A JOURNEY TO THE CENTRE OF THE EARTH

By Jules Verne

CHAPTER 29

ON THE WATERS--A RAFT VOYAGE

On the thirteenth of August we were up betimes. There was no time to be

lost. We now had to inaugurate a new kind of locomotion, which would

have the advantage of being rapid and not fatiguing.

A mast, made of two pieces of wood fastened together, to give additional

strength, a yard made from another one, the sail a linen sheet from our

bed. We were fortunately in no want of cordage, and the whole on trial

appeared solid and seaworthy.

At six o'clock in the morning, when the eager and enthusiastic Professor

gave the signal to embark, the victuals, the luggage, all our

instruments, our weapons, and a goodly supply of sweet water, which we

had collected from springs in the rocks, were placed on the raft.

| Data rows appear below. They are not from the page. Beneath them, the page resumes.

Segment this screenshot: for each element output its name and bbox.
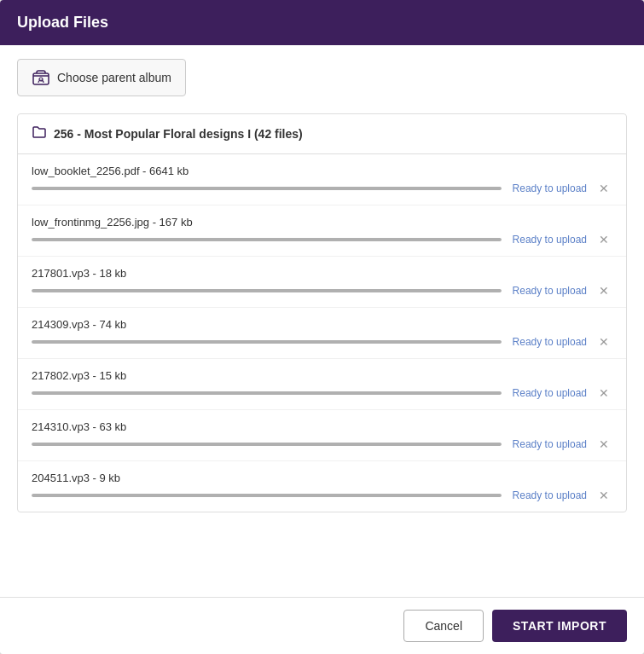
file-item: 204511.vp3 - 9 kb Ready to upload ✕: [18, 461, 626, 512]
file-progress-row: Ready to upload ✕: [32, 336, 612, 348]
file-name: 214309.vp3 - 74 kb: [32, 318, 612, 331]
file-name: 217801.vp3 - 18 kb: [32, 267, 612, 280]
file-group: 256 - Most Popular Floral designs I (42 …: [17, 113, 627, 512]
album-icon: [32, 68, 50, 87]
file-progress-row: Ready to upload ✕: [32, 387, 612, 399]
file-name: 217802.vp3 - 15 kb: [32, 369, 612, 382]
modal-title: Upload Files: [17, 14, 627, 32]
progress-bar: [32, 391, 502, 395]
progress-bar: [32, 443, 502, 446]
file-progress-row: Ready to upload ✕: [32, 489, 612, 501]
cancel-button[interactable]: Cancel: [403, 610, 484, 642]
choose-album-label: Choose parent album: [57, 71, 171, 84]
file-item: 214310.vp3 - 63 kb Ready to upload ✕: [18, 410, 626, 461]
file-list: low_booklet_2256.pdf - 6641 kb Ready to …: [18, 154, 626, 512]
modal-footer: Cancel START IMPORT: [0, 597, 644, 654]
modal-header: Upload Files: [0, 0, 644, 45]
file-progress-row: Ready to upload ✕: [32, 234, 612, 246]
file-name: low_frontinmg_2256.jpg - 167 kb: [32, 216, 612, 229]
status-badge: Ready to upload: [510, 387, 587, 399]
remove-file-button[interactable]: ✕: [595, 285, 612, 297]
file-name: low_booklet_2256.pdf - 6641 kb: [32, 165, 612, 177]
progress-bar: [32, 494, 502, 497]
remove-file-button[interactable]: ✕: [595, 182, 612, 194]
status-badge: Ready to upload: [510, 489, 587, 501]
upload-files-modal: Upload Files Choose parent album: [0, 0, 644, 654]
status-badge: Ready to upload: [510, 285, 587, 297]
file-item: 217802.vp3 - 15 kb Ready to upload ✕: [18, 359, 626, 410]
progress-bar: [32, 238, 502, 241]
remove-file-button[interactable]: ✕: [595, 387, 612, 399]
file-item: low_frontinmg_2256.jpg - 167 kb Ready to…: [18, 205, 626, 257]
progress-fill: [32, 443, 502, 446]
remove-file-button[interactable]: ✕: [595, 438, 612, 450]
remove-file-button[interactable]: ✕: [595, 234, 612, 246]
progress-bar: [32, 289, 502, 292]
status-badge: Ready to upload: [510, 438, 587, 450]
progress-bar: [32, 340, 502, 344]
file-name: 214310.vp3 - 63 kb: [32, 420, 612, 433]
file-item: 214309.vp3 - 74 kb Ready to upload ✕: [18, 308, 626, 359]
progress-fill: [32, 391, 502, 395]
folder-icon: [32, 124, 47, 143]
file-progress-row: Ready to upload ✕: [32, 182, 612, 194]
progress-fill: [32, 289, 502, 292]
remove-file-button[interactable]: ✕: [595, 336, 612, 348]
file-progress-row: Ready to upload ✕: [32, 438, 612, 450]
svg-rect-0: [33, 73, 49, 84]
file-item: 217801.vp3 - 18 kb Ready to upload ✕: [18, 257, 626, 308]
file-group-name: 256 - Most Popular Floral designs I (42 …: [54, 127, 303, 141]
file-name: 204511.vp3 - 9 kb: [32, 472, 612, 484]
file-group-header: 256 - Most Popular Floral designs I (42 …: [18, 114, 626, 154]
progress-fill: [32, 238, 502, 241]
status-badge: Ready to upload: [510, 182, 587, 194]
status-badge: Ready to upload: [510, 234, 587, 246]
progress-bar: [32, 187, 502, 190]
progress-fill: [32, 494, 502, 497]
progress-fill: [32, 187, 502, 190]
remove-file-button[interactable]: ✕: [595, 489, 612, 501]
file-progress-row: Ready to upload ✕: [32, 285, 612, 297]
choose-album-button[interactable]: Choose parent album: [17, 59, 186, 96]
modal-body: Choose parent album 256 - Most Popular F…: [0, 45, 644, 597]
status-badge: Ready to upload: [510, 336, 587, 348]
file-item: low_booklet_2256.pdf - 6641 kb Ready to …: [18, 154, 626, 205]
progress-fill: [32, 340, 502, 344]
start-import-button[interactable]: START IMPORT: [492, 610, 627, 642]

Hans had, with considerable ingenuity, contrived a rudder, which enabled

him to guide the floating apparatus with ease. He took the tiller, as a

matter of course. The worthy man was as good a sailor as he was a guide

and duck hunter. I then let go the painter which held us to the shore,

the sail was brought to the wind, and we made a rapid offing.

Our sea voyage had at length commenced; and once more we were making for

distant and unknown regions.

Just as we were about to leave the little port where the raft had been

constructed, my uncle, who was very strong as to geographic

nomenclature, wanted to give it a name, and among others, suggested

mine.

"Well," said I, "before you decide I have another to propose."

"Well; out with it."

"I should like to call it Gretchen. Port Gretchen will sound very well

on our future map."

"Well then, Port Gretchen let it be," said the Professor.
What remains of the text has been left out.